0

Using Python 2.7 to open up file a turn it into a dictionary with row 0 as key and row 3 over as values. Then open up file b, for the matching ID number in row 0 to append the other columns for the match. Then convert back into a list and merge two CSV's.

At the end add headers and save as "output.csv."

And example of what I was expecting:

File a:

1234, 14/12/2,123.4,
5618, 13/1/12,23.4,
9143, 15/2/14,222.4,

File b:

1234,abc,cda
9143,nda, bad 
5618, ede, fpc

(dream) output:

payment date, payment amount, other id, other other id, payment status, payment type
 14/12/2,123.4,1234,abc,cda, Received, Recurring
 13/1/12,23.4,9143,nda, bad, Received, Recurring 
 15/2/14,222.4,5618, ede, fpc,Received, Recurring

(actual) output:

ID, payment date, payment amount, other id, other other id, payment status, payment type
1234, 14/12/2,123.4,1234,abc,cda, Received, Recurring

 5618, 13/1/12,23.4,9143,nda, bad, Received, Recurring 

 9143, 15/2/14,222.4,5618, ede, fpc,Received, Recurring

The code:

import csv

#create a dict from first csv, with clearing solution id as key
with open("DDS.csv", "rb") as f:
    first = {rows[0]: rows[3:] for rows in list(csv.reader(f))}

# compare second csv, append rank, add received recurring columns
with open("report.csv", "rb") as f:
    for row in csv.reader(f):
        if row and row[0] in first:  # row[0] = clearing solution id
            first[row[0]].append(row[1])  # row[1] = rank
            first[row[0]].append(row[2])
            first[row[0]].append('Received')
            first[row[0]].append('Recurring')


# convert dict back to list
merged = [(k,) + tuple(v) for k, v in first.items()]

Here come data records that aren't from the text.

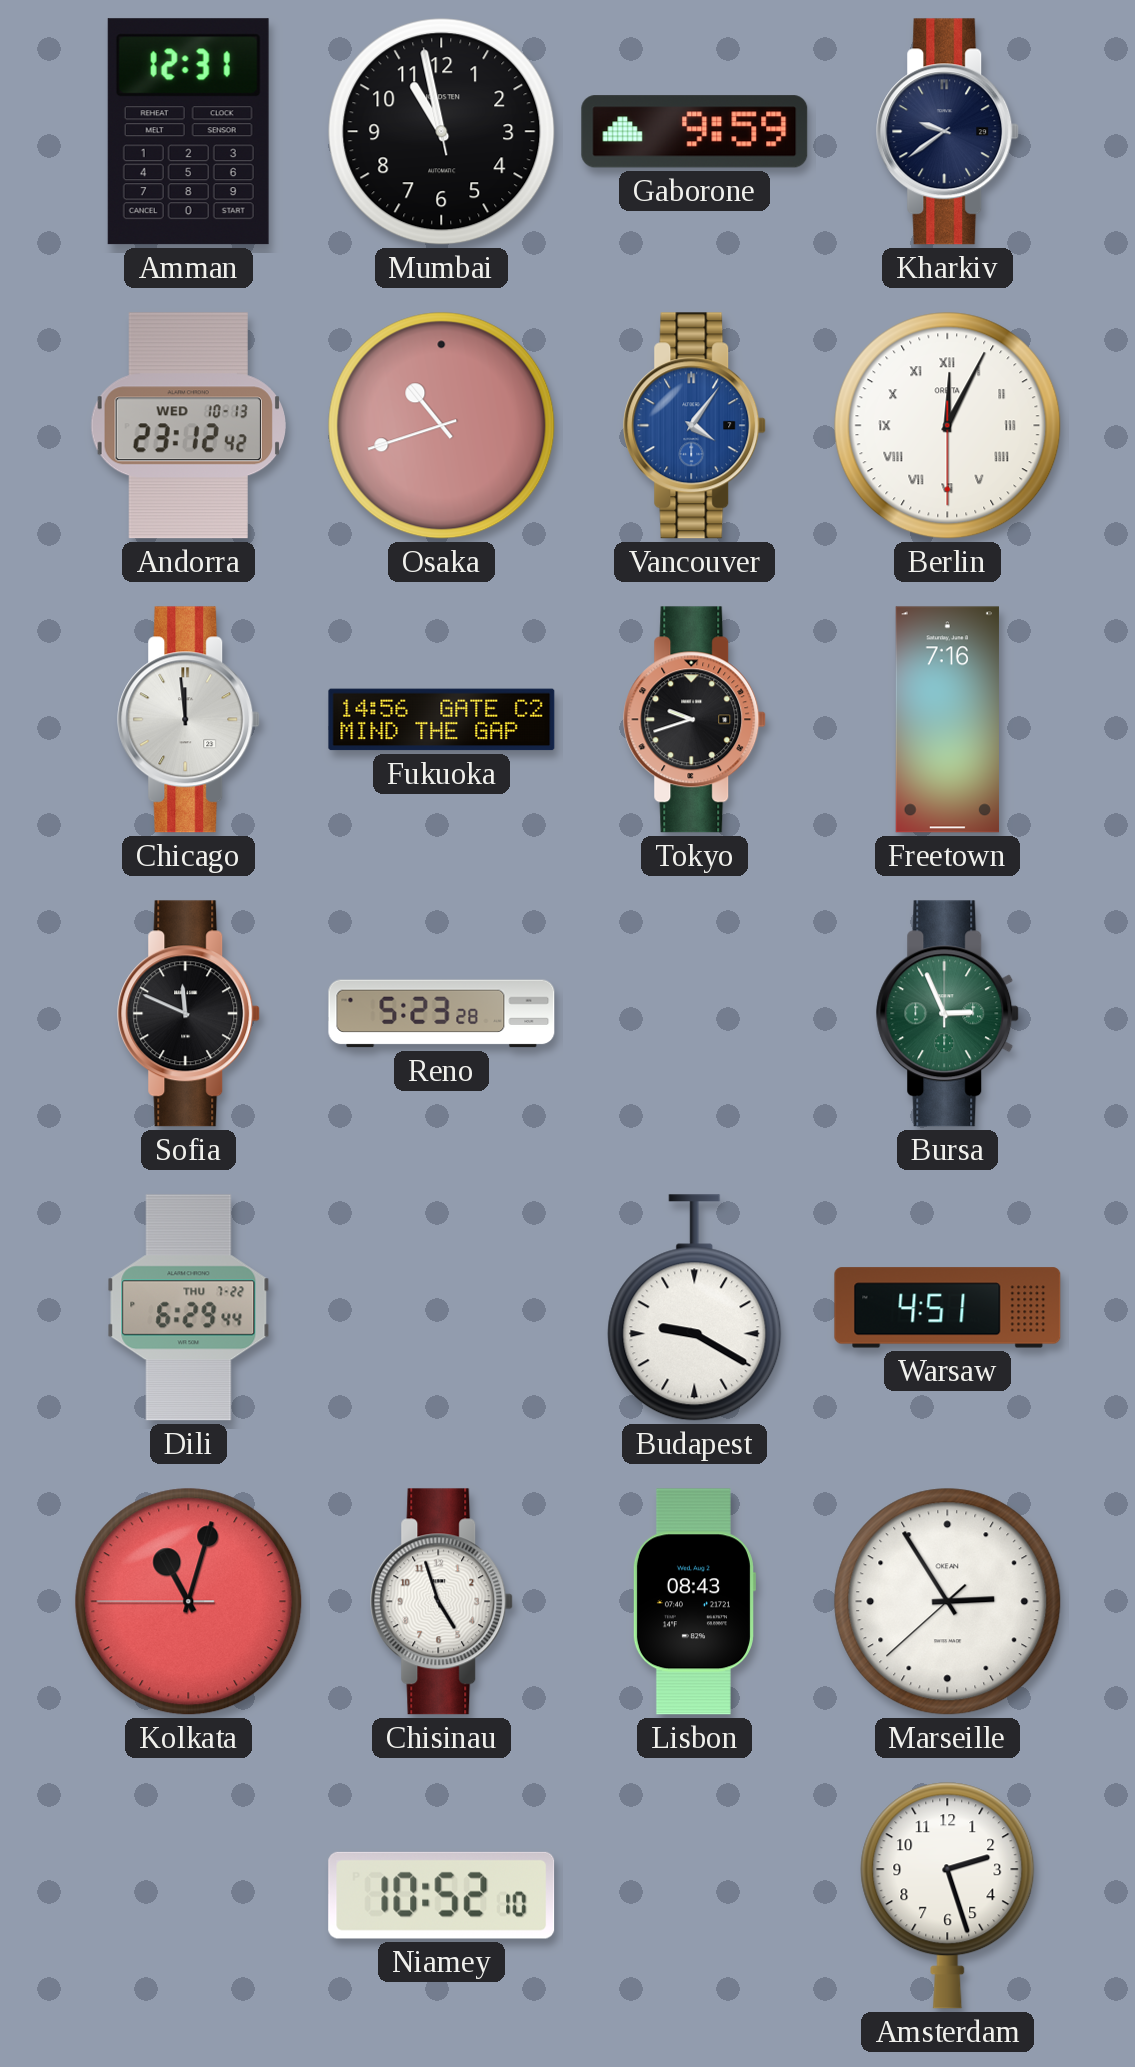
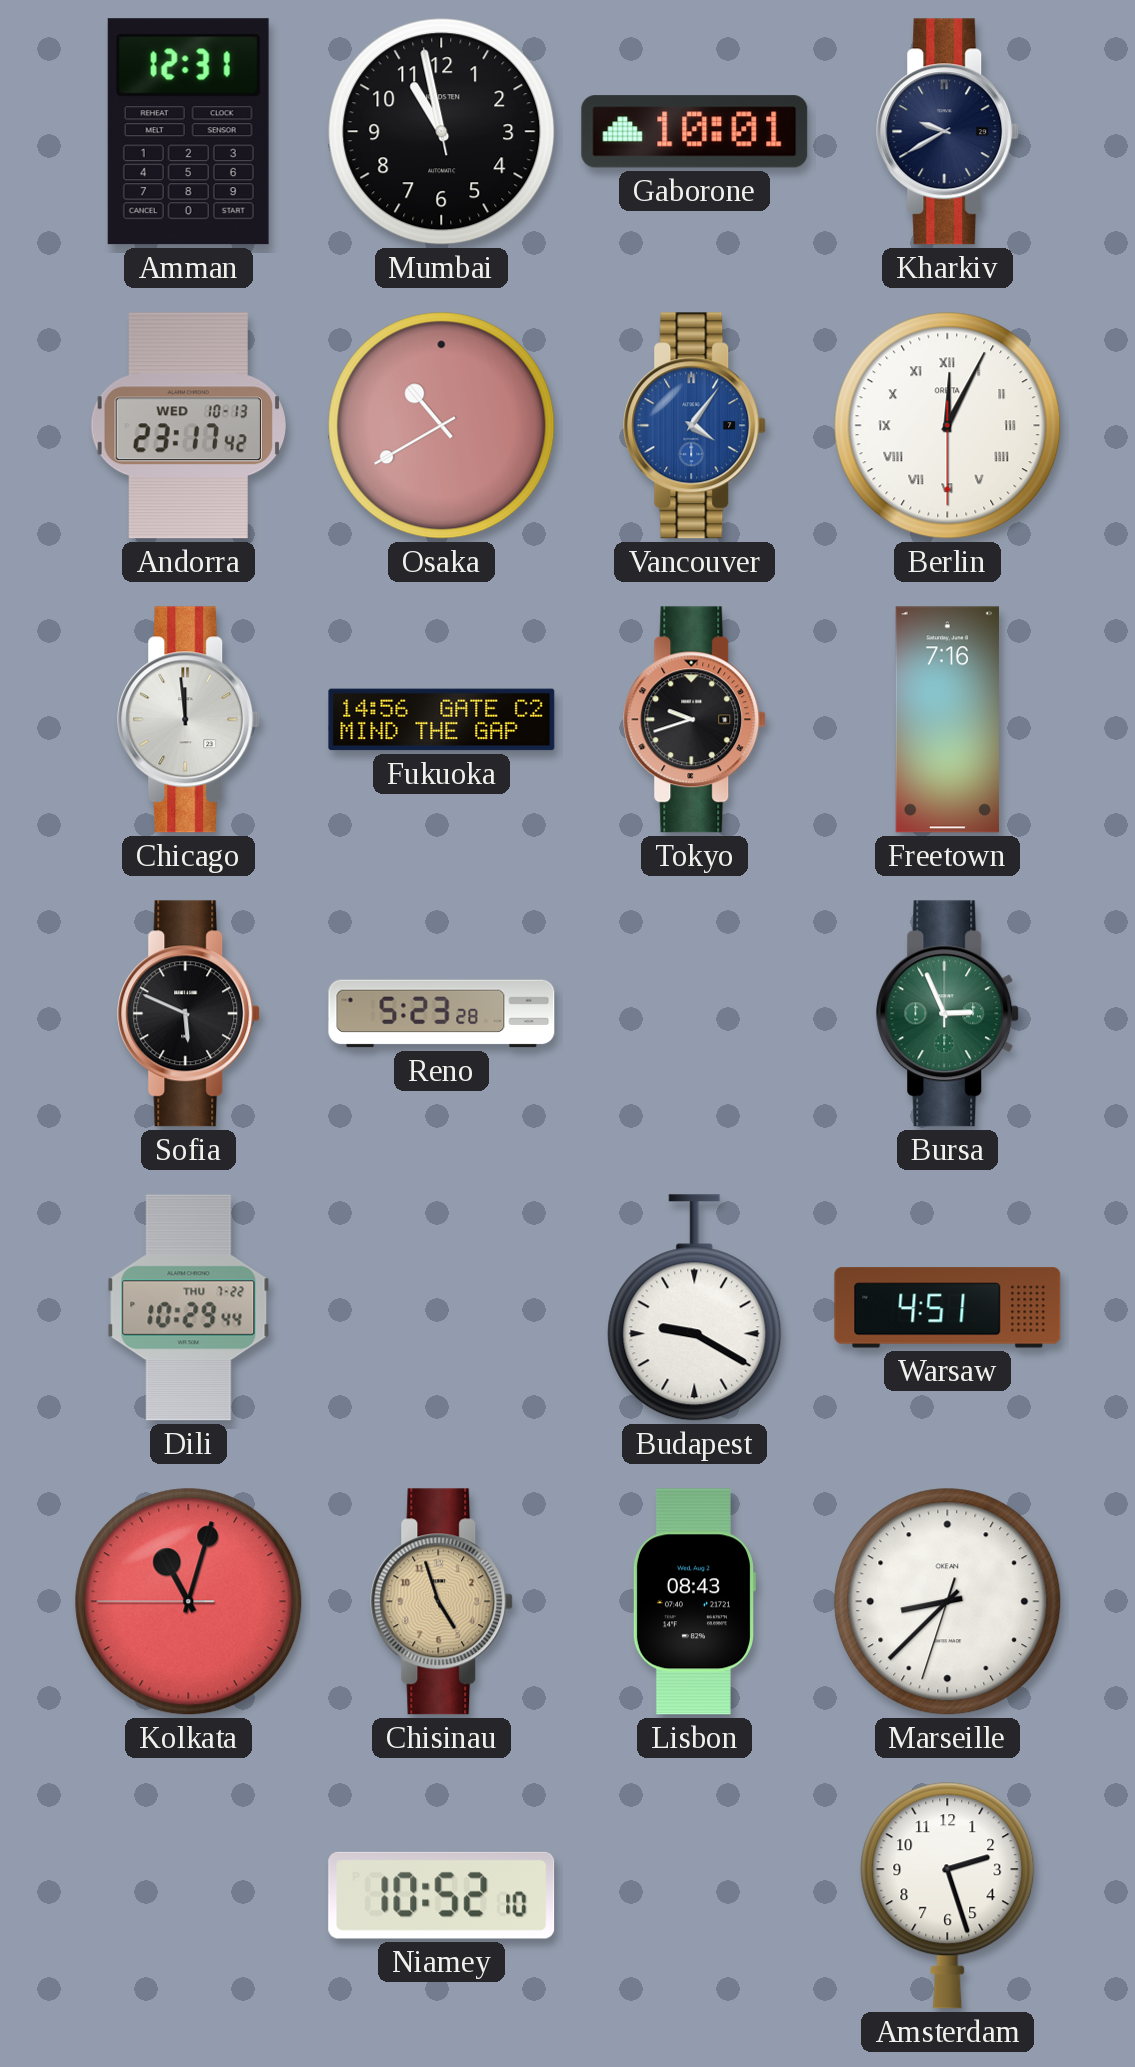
Gaborone: 9:59 -> 10:01
Kharkiv: 9:39 -> 9:40
Andorra: 23:12 -> 23:17
Osaka: 10:42 -> 10:40
Sofia: 11:49 -> 5:49
Dili: 6:29 -> 10:29
Chisinau dial: white -> champagne
Marseille: 2:54 -> 8:37
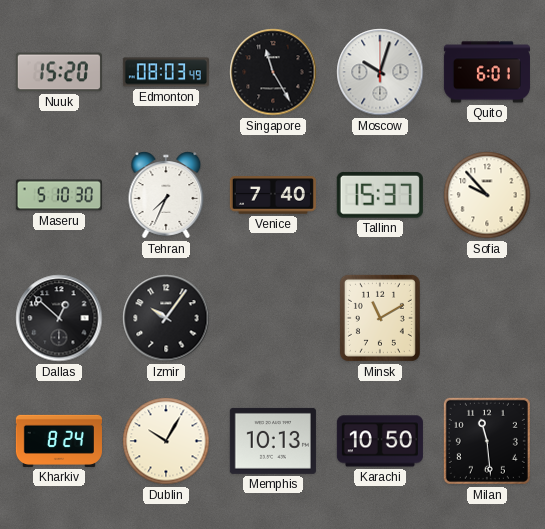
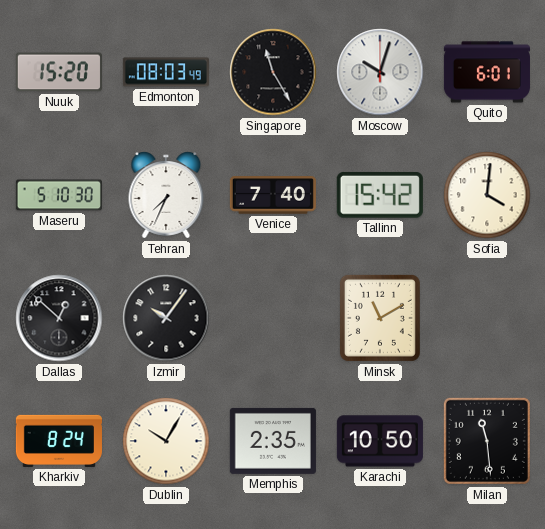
Tallinn: 15:37 -> 15:42
Sofia: 9:53 -> 4:01
Memphis: 10:13 -> 2:35
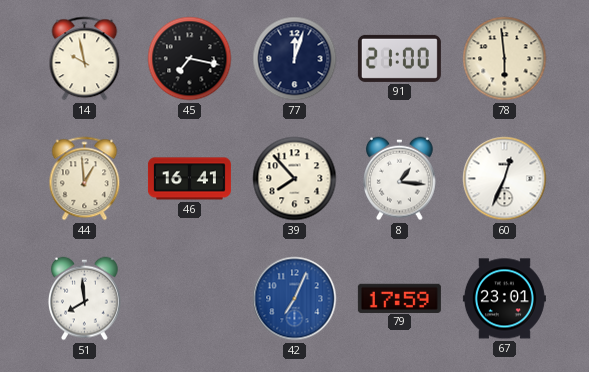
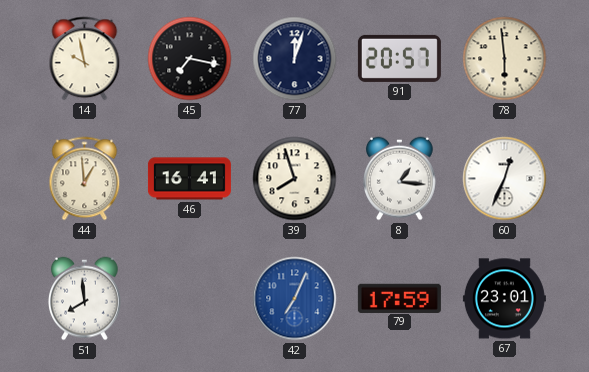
91: 21:00 -> 20:57
39: 7:53 -> 7:57
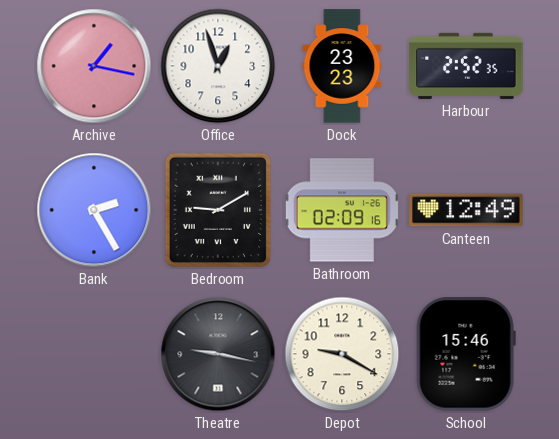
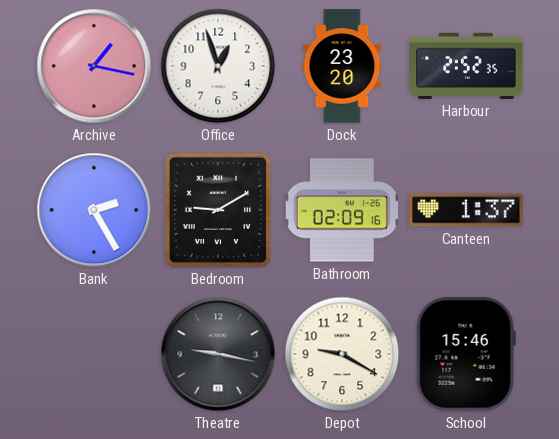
Dock: 23:23 -> 23:20
Canteen: 12:49 -> 1:37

# write list to output csv
with open('output.csv', "w") as f:
    writer = csv.DictWriter(f, fieldnames =['ID', 'Payment Date', 'Payment Amount', 'Other ID','other other ID', 'Payment Status', 'Payment Type'])
    writer.writeheader()
    csv.writer(f).writerows(merged)

Bonus points: How do I delete the first column from the output CSV?

Thanks

Marius
  • 58,213
  • 16
  • 107
  • 105
  • The immediate issue you're seeing with the extra blank lines should be solved by adding a `lineterminator='\n'` argument to `csv.DictWriter()`, on Windows the csv module uses a lineterminator of `\r\n` by default, see similar questions e.g [here](http://stackoverflow.com/q/19618856/1222578) – Marius Apr 14 '15 at 00:30

2 Answers2

0

You can get rid of the first just don't add (k,) to your tuple and remove 'ID' from your fieldnames. You don't need to be creating another writer to write the rows csv.writer(f).writerows(merged)?:

merged = [tuple(v) for k, v in first.items()]
with open('output.csv', "w") as f:
    writer = csv.DictWriter(f, fieldnames =['Payment Date', 'Payment Amount', 'Other ID','other other ID', 'Payment Status', 'Payment Type'])
    writer.writeheader()
    writer.writerows(merged)
AChampion
  • 29,683
  • 4
  • 59
  • 75
-1

I suggest using classical python string manipulation instead of csv module.

For example using rows.replace(' ','').split(,)[0] instead of rows[0] should solve the space problem.

Ant
  • 134
  • 4